1. Citi Hilton Reserve. I like this card so much that I applied for 2 Citi Hilton Reserve cards at the same time! It offers 2 free weekend nights at almost all Hilton hotels. Thanks to Rapid Travel Chai for leading the way!
The card also gets you Hilton gold elite status (free breakfast and internet). I have Hilton gold elite status from a virtual move to Australia, but I will now be able to extend her Hilton gold status. We plan on keeping this card because the $95 annual fee is well worth the Hilton gold elite status. For example, I saved ~$80 per day in Bora Bora by not paying for breakfast and internet!
I plan on using one card for personal expenses and the other card for business Hilton stays since the card gets you 10 points per $1 spent at Hilton.

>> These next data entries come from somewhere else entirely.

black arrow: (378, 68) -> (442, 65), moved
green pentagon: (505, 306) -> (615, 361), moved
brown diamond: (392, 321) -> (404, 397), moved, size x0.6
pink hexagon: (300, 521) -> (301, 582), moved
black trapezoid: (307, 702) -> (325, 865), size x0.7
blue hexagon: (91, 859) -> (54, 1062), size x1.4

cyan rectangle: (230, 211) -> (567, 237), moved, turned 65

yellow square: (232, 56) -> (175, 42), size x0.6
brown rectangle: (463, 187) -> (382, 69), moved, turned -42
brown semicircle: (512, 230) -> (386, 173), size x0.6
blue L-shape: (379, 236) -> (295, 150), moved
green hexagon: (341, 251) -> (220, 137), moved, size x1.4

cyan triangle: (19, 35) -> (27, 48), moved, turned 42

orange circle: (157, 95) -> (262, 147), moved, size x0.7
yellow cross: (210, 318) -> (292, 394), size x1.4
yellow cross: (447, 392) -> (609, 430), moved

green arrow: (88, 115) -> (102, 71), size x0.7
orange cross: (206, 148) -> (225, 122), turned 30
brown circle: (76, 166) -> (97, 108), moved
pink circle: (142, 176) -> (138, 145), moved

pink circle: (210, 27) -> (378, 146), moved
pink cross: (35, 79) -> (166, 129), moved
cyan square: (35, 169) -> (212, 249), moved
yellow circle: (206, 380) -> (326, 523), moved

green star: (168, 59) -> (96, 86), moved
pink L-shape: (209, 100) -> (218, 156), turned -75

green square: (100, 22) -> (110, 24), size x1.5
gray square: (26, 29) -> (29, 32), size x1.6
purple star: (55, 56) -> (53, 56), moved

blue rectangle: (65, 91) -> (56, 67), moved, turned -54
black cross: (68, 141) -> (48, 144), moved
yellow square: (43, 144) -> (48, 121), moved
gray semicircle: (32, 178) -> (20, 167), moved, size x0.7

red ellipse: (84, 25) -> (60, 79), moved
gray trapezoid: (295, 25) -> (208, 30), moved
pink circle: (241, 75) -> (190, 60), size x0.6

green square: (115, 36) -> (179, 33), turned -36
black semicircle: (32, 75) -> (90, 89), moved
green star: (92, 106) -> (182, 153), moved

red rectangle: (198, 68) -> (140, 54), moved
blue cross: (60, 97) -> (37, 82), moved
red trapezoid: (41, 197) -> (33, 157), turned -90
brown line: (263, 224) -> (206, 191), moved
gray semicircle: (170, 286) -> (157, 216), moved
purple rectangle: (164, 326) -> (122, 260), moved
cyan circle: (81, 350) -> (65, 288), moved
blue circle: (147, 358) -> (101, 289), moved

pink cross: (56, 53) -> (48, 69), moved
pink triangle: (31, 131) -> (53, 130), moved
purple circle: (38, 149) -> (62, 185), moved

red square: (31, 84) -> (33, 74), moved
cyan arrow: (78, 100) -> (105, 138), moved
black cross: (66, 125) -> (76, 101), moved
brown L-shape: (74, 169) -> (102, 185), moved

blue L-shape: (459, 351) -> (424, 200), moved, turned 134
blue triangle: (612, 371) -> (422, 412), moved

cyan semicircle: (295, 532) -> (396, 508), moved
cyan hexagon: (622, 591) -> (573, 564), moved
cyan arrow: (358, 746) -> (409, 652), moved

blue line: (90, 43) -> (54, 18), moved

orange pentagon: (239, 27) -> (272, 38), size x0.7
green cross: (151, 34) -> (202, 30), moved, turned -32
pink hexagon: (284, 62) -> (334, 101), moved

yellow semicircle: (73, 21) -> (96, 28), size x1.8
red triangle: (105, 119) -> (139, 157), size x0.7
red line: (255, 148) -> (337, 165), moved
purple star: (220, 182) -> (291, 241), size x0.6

You earn 3 Hilton points per $1 spent and the card doesn’t have foreign transaction fees for using it outside the US. Big Spenders can earn top-tier Hilton Diamond status, 1 free weekend night & at least 120,000 Hilton points after spending $40,000 within a calendar year.
Citi usually lets you apply for 2 personal cards (besides the American Airlines cards) at a time within a 65 day period, so I applied for 2 cards at the same time, but I got a message to call the reconsideration department. I called and the rep asked me questions and kept placing me on hold. I suspect he was new because it took 25 minutes to approve me for the card. I immediately called backed to process my second application, and the rep approved me in only 5 minutes!
The free weekend night certificates are valid for only 12 months from when they are issued, so I see several weekend getaways for us in 2013.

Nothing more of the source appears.